My opinion of Wikipedia drastically changed this week. My initial opinion was based on what my teachers told me in high school and college – “Wikipedia does not count as a source.” After hearing that, Wikipedia was never a site I used when I needed credible, scholarly research. However, it is a site I used and continue to use frequently to look up information about my own personal curiosities.
After reading Chapter 4 in Will Richardson’s book, Blogs, Wikis, Podcasts, and Other Powerful Web Tools for Classrooms, I’m now a Wikipedia believer. I’m in awe of how many people contribute to the site and how timely and accurate their entries are. In his book, Richardson gave the example of the 2004 Indian Ocean earthquake/tsunami and how a Wikipedia entry was created only nine short hours after the quake.
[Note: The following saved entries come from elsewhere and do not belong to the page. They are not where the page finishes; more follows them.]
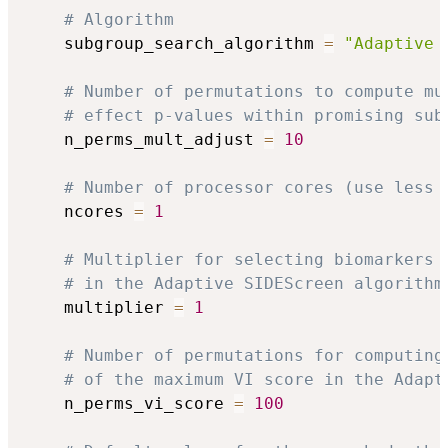
# Algorithm
    subgroup_search_algorithm 
=
"Adaptive 
# Number of permutations to compute mu
# effect p-values within promising sub
    n_perms_mult_adjust 
=
10
# Number of processor cores (use less 
    ncores 
=
1
# Multiplier for selecting biomarkers 
# in the Adaptive SIDEScreen algorithm
    multiplier 
=
1
# Number of permutations for computing
# of the maximum VI score in the Adapt
    n_perms_vi_score 
=
100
Within two days, the entry had been edited 1,200 times and contained pictures, videos, and graphics which made it one of the most detailed sources of information regarding the event. This example showed me just how powerful open collaboration can be. I was also surprised to read about how quickly inaccurate information is spotted and changed on the site.
I now believe that Wikipedia is a reliable source for information on the web. Yes, it’s true that from time to time there could be some faulty information posted but faulty information turns up frequently on a Google search too. Students (and adults) just need to know how to distinguish fact from fiction. To do this, you need to verify the information by making sure the same facts show up on multiple websites. If the same information is posted on a variety of sources, chances are that the information is accurate. Wikipedia should be approached no differently than any other website. If anything, the credibility of Wikipedia should be held in higher esteem because it has such a wide variety of editors, as opposed to a regular website which might be authored by only one person.